Spontaneous Tea Parties
Any kind of spontaneous movement in the way the Tea Party has been, he said, “is going to have a number of different people with a number of different views.”
However, he added, “because it arose specifically in response to an expansion of the federal government in the summer of 2009 … I think the core of this movement is a great dissatisfaction with that basic change – a big change – in the scope of American government.”
In other words, although various issues might be brought up at any given Tea Party gathering, Samples said, “the core is basically a concern about what’s going to happen in the United States with a large federal government.”
Comparing the election year of 2010 with the two years he examines in his book, 1980 and 1994, Samples found both similarities and differences.
1980, 1994, 2010
“In 1994 the economy was not too bad. In 1980 the whole modern movement came to power in the person of Ronald Reagan, because the 1970s had been very poor economically.”
That suggests, he said, because we’ve had rough economic times since late 2007 or early 2008, “that we’re in a similar period and that sooner or later we may see a strong revival” in which “America goes back to its roots, in many ways, and one of its roots is a kind of limited government,” particularly with regard to the economy.
So I think all things considered, we may be something like that now – more like 1980 than ’94.
One difference with 1994, he added, was that that year also manifested itself in “a crisis of governing. You had a lot of corruption. A surprising number of Members of Congress had either been thrown out or were under investigation.”
Moreover, Samples said, “you also had a sense in ’94 that this dominant majority that had been in power for 40 years was so entrenched that you couldn’t actually vote them out.”
That, he said, contrasts with 2010:
“I think that doesn’t exist now.
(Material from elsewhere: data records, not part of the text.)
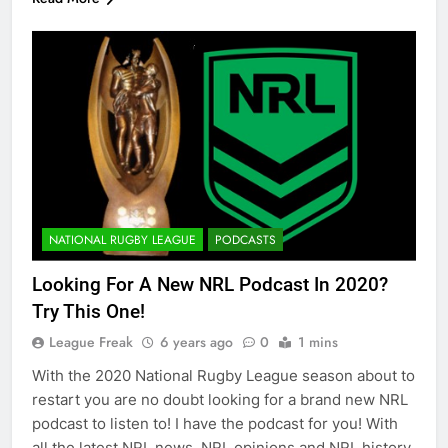
NATIONAL RUGBY LEAGUE
PODCASTS
Looking For A New NRL Podcast In 2020?
Try This One!
League Freak
6 years ago
0
1 mins
With the 2020 National Rugby League season about to
restart you are no doubt looking for a brand new NRL
podcast to listen to! I have the podcast for you! With
all the latest NRL news, NRL opinions and NRL history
We may see huge swings in House membership in 2006, 2008, and again in 2010.” The electorate, he said, “can really make a difference in a way that they were frustrated in ’92 and 1990.”
Trifecta
Regardless of what happens in 2010, however, Congressman Sensenbrenner warned at the beginning of the panel discussion that in order to put the brakes on spending, “we are going to have to dance the dance again,” and that will require a “trifecta in 2012” – that is, an election that results in Republican control of the White House, the Senate, and the House of Representatives.